Released Via Nuclear Blast
Genre: Death Metal
1. Breaching The Asylum
2. The Black Sheep
3. Marching Through Graveyards
4. Thy Serpent's Tongue
6. Soul Destroyer
7. Carrying Crosses
9. Hate Spirit
10. The World Is A Dying Insect
The Canadian death metal institution Kataklysm have been on a rapid ascent over the years. True enough, in their now fifteen year tenure with Nuclear Blast, Kataklysm are yet to disappoint with their studio output. Gaining recognition and fans bit by bit as they go. Without a doubt, 2013's 'Waiting For The End To Come' saw them climb higher than anticipated, gain immense profile and draw in the live arena. They have been no stranger to festivals over the years but the last two years have seen the band seemingly work harder than ever. Now, with their follow-up, many hope to see a return on all the interest the band have cultivated. This means that 'Of Ghosts And Gods' cannot disappoint.
This is a band that, though rooted firmly within the realms of death metal, have never been afraid to put the odd subliminal twist upon their output. Stepping out of their comfort zone and taking their fans along for the ride. 'Of Ghosts And Gods' sees the band proceed again to new grounds. While still heavy enough to please all comers, the record carries a lot more melody than its predecessor. Opener 'Breaching The Asylum' proves this all-too-well. The song is catchy, with a lyrical message concerning the madness of religion in modern times, showing that frontman Maurizio Iacono hasn't lost the desire to invoke thought within the listener's mind.
Second track 'The Black Sheep' takes the bands sound further afield, as its heavy, heavy riffing power is built around a super-thick groove the likes that one would expect of a band like Devildriver or Lamb Of God rather than this death metal outfit. Recoil from that statement, you may; but the effect is huge. This is a song that is an iron-clad live contender. Look out for the pits with this song. 'Marching Through Graveyards' is reminiscent of the first track, but with a satisfying blast beat that will take seasoned Kataklysm fans back to the band's hyperblast beginnings. The same applies to 'Thy Serpent's Tongue'. This is more akin to old school Kataklysm but it also has a groove woven through it which saves it feeling like a total throwback.

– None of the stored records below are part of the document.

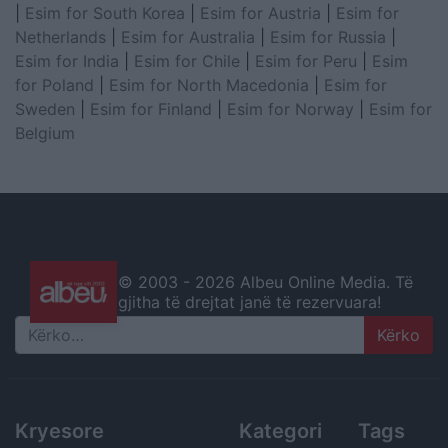
|
Esim for South Korea
|
Esim for Austria
|
Esim for
Netherlands
|
Esim for Australia
|
Esim for Russia
|
Esim for India
|
Esim for Chile
|
Esim for Peru
|
Esim
for Poland
|
Esim for North Macedonia
|
Esim for
Sweden
|
Esim for Finland
|
Esim for Norway
|
Esim for
Belgium
© 2003 -
2026 Albeu Online Media. Të
gjitha të drejtat janë të rezervuara!
Search
Kryesore
Kategori
Tags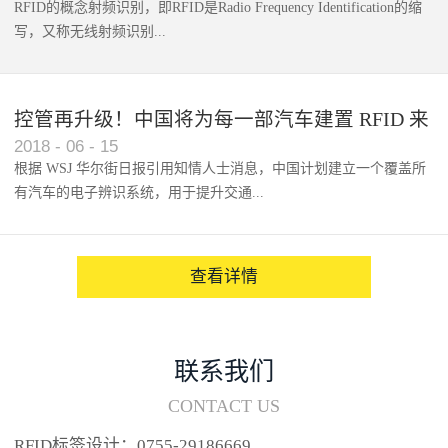
RFID的概念射频识别，即RFID是Radio Frequency Identification的缩
写，又称无线射频识别...
控管再升级！中国将为每一部汽车建置 RFID 来
2018
-
06
-
15
架构辨识系统
根据 WSJ 华尔街日报引用知情人士消息，中国计划建立一个覆盖所
有汽车的电子辨识系统，用于提升交通...
系统的安全性，帮助缓解...
查看详情
联系我们
CONTACT US
RFID标签设计：0755-29186669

If anything, the presence of the super-speed drumming of Oli Beaudoin at various points through the middle of the album helps this record achieve more heaviness than we heard on 'Waiting For The End To Come', and the song writing on this record feels that bit more complete. The groove element may lead to some fans turning their noses up at this record, but those people would be missing out on a solid, cohesive and smooth flowing album. There may well be people out there that were hoping to hear an album's worth of songs that sounded like 'Elevate' with this record, but my ears are more than happy to hear Kataklysm refusing to repeat themselves.

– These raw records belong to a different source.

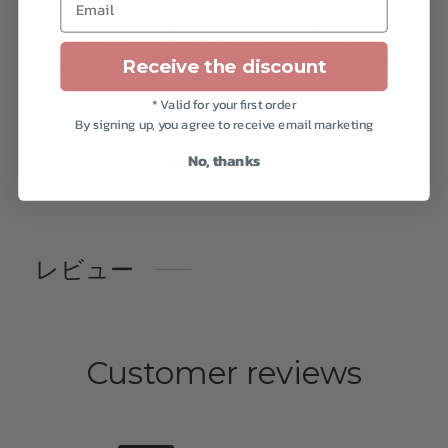
Sign up for our newsletter
and save 10% off your order*.
Receive the discount
* Valid for your first order
Subscribe
By signing up, you agree to receive email marketing
No, thanks
レビュー
Customer reviews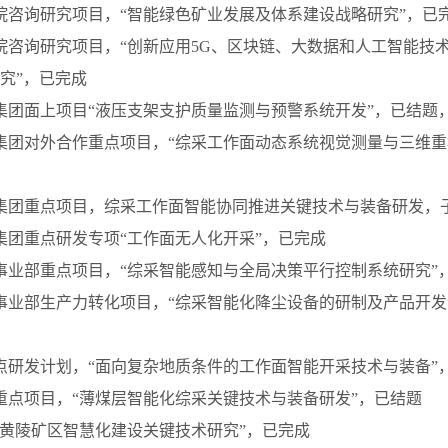
工程院咨询研究项目，“智能绿色矿业发展及体系建设战略研究”，已
工程院咨询研究项目，“创新应用5G、区块链、大数据和人工智能技
究”，已完成
科工集团面上项目“液压支架支护质量监测与预警系统开发”，已结题
科工集团对外合作重点项目，“综采工作面动态系统视觉测量与三维
科工集团重点项目，综采工作面智能协同推进关键技术与装备研发，
科工集团重点研发专项“工作面无人化开采”，已完成
设计事业部重点项目，“综采智能感知与全局决策平行控制系统研究”
设计事业部生产力转化项目，“综采智能化降尘设备的研制及产品开
省重点研发计划，“面向复杂地质条件的工作面智能开采技术与装备
煤基重点项目，“薄煤层智能化综采关键技术与装备研发”，已结题
集团“黄陵矿区智慧化建设关键技术研究”，已完成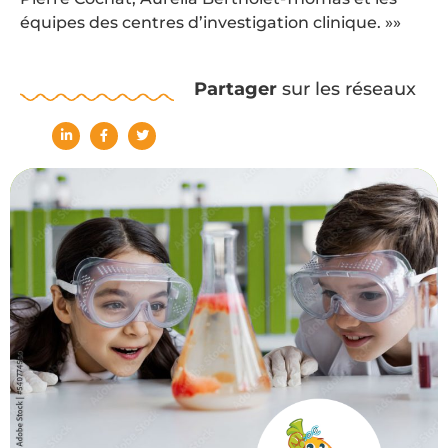
équipes des centres d’investigation clinique. »»
Partager
sur les réseaux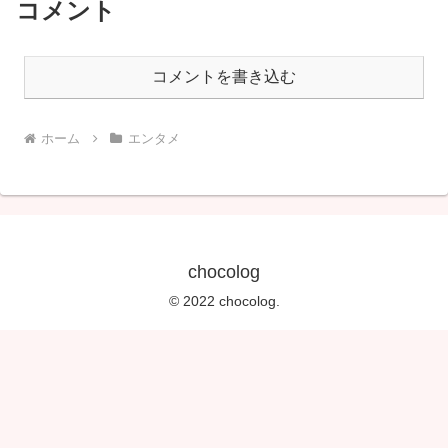
コメント
コメントを書き込む
ホーム
エンタメ
chocolog
© 2022 chocolog.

At the end of the day these are well-crafted songs that bear a lot of substance, a lot of heaviness and even more staying power. It may be a grower for some, and I would urge those people to stick by this album. As soon as I learned that Andy Sneap would be taking care of mixing this album, I knew it would sound great, and it does. Everything is clear and full of impact. If anything, this record exceeds 'Waiting For The End To Come' and should see Kataklysm's steady climb up the mountain that is the metal hierarchy continue ever stronger. After twenty three years as the underdogs, I think its about time that Kataklysm have their turn at the crown.